C# numeric sorting revisited

Introduction

This is part two of my previous post. Sadly, yesterday I didn’t know I was writing part one.

Yesterday evening, having taken my ported StrCmpLogicalW code home, I set out to put it through some more rigorous testing. But alas, it didn’t even take 10 seconds to find issues:

  1. It didn’t sort the same as Windows Explorer, because it included spaces in the comparison.
  2. Integers can overflow quite easily – it doesn’t require an unreasonably long numeric file name to do so.

So today I share the fixed version.

The updated implementation

Despite my comments yesterday about keeping the same function name as the C code I converted, I decided to do the more sensible and standard thing for managed C# code this time. This is now an extension method on the managed string type, called CompareNumeric. The logic is essentially the same as yesterday’s code, and I will describe my changes below…

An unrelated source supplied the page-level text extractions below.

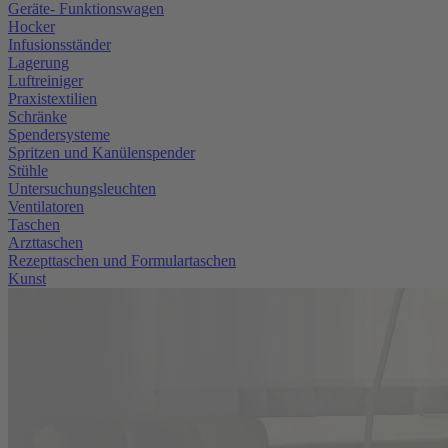
Geräte- Funktionswagen
Hocker
Infusionsständer
Lagerung
Luftreiniger
Praxistextilien
Schränke
Spendersysteme
Spritzen und Kanülenspender
Stühle
Untersuchungsleuchten
Ventilatoren
Taschen
Arzttaschen
Rezepttaschen und Formulartaschen
Kunst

C# Numeric Sort Implementation
  1. public static int CompareNumeric(this string s, string other)
  2. {
  3.     if (s != null && other != null &&
  4.         (s = s.Replace(” “, string.Empty)).Length > 0 &&
  5.         (other = other.Replace(” “, string.Empty)).Length > 0)
  6.     {
  7.         int sIndex = 0, otherIndex = 0;
  8.  
  9.         while (sIndex < s.Length)
  10.         {
  11.             if (otherIndex >= other.Length)
  12.                 return 1;
  13.  
  14.             if (char.IsDigit(s[sIndex]))
  15.             {
  16.                 if (!char.IsDigit(other[otherIndex]))
  17.                     return -1;
  18.  
  19.                 // Compare the numbers
  20.                 StringBuilder sBuilder = new StringBuilder(), otherBuilder = new StringBuilder();
  21.  
  22.                 while (sIndex < s.Length && char.IsDigit(s[sIndex]))
  23.                 {
  24.                     sBuilder.Append(s[sIndex++]);
  25.                 }
  26.  
  27.                 while (otherIndex < other.Length && char.IsDigit(other[otherIndex]))
  28.                 {
  29.                     otherBuilder.Append(other[otherIndex++]);
  30.                 }
  31.  
  32.                 long sValue = 0L, otherValue = 0L;
  33.  
  34.                 try
  35.                 {
  36.                     sValue = Convert.ToInt64(sBuilder.ToString());
  37.                 }
  38.                 catch (OverflowException) { sValue = Int64.MaxValue; }
  39.  
  40.                 try
  41.                 {
  42.                     otherValue = Convert.ToInt64(otherBuilder.ToString());
  43.                 }
  44.                 catch (OverflowException) { otherValue = Int64.MaxValue; }
  45.  
  46.                 if (sValue < otherValue)
  47.                     return -1;
  48.                 else if (sValue > otherValue)
  49.                     return 1;
  50.             }
  51.             else if (char.IsDigit(other[otherIndex]))
  52.                 return 1;
  53.             else
  54.             {
  55.                 int difference = string.Compare(s[sIndex].ToString(), other[otherIndex].ToString(), StringComparison.InvariantCultureIgnoreCase);
  56.  
  57.                 if (difference > 0)
  58.                     return 1;
  59.                 else if (difference < 0)
  60.                     return -1;
  61.  
  62.                 sIndex++;
  63.                 otherIndex++;
  64.             }
  65.         }
  66.  
  67.         if (otherIndex < other.Length)
  68.             return -1;
  69.     }
  70.  
  71.     return 0;
  72. }

 

Changes

  1. The first thing it now does after checking that the strings are not null, is to remove spaces. (And thus now it sorts exactly the same as Windows Explorer.)
  2. Following removing characters, out of habit I then check that the strings’ lengths are greater than zero. Of course zero length file names (or file names consisting of only spaces) are illegal anyway. (Still, it’s a good habit.)
  3. Yesterday I made a joke of deliberately not using a StringBuilder to build strings. This time, I did it properly.
  4. Yesterday’s code used 32-bit integers. Now it uses 64-bit integers. Any numeric file name string that evaluates to larger than a long integer is now treated as Int64.MaxValue. And if you have more than one in the same directory (Why would anybody do that?) then they will all be considered equal. (This may differ to the Microsoft StrCmpLogicalW implementation, and hence the Windows Explorer sorting. Who knows? Not me. Nor do I care.)
  5. When parsing the numbers to compare, yesterday’s code included an unnecessary side-effect of converting the C code. That is, the C code used StrToIntEx, which converts all valid characters following the pointer. But the C developer still needed to then increment their original pointer past the already converted characters. (I converted the characters in a for loop, then incremented my index just like they did their pointer.) Looking at it again, this time I just used a simple while loop, incrementing my index at the same time – thus no need for the code denoted by the “Skip” comment of yesterday’s code.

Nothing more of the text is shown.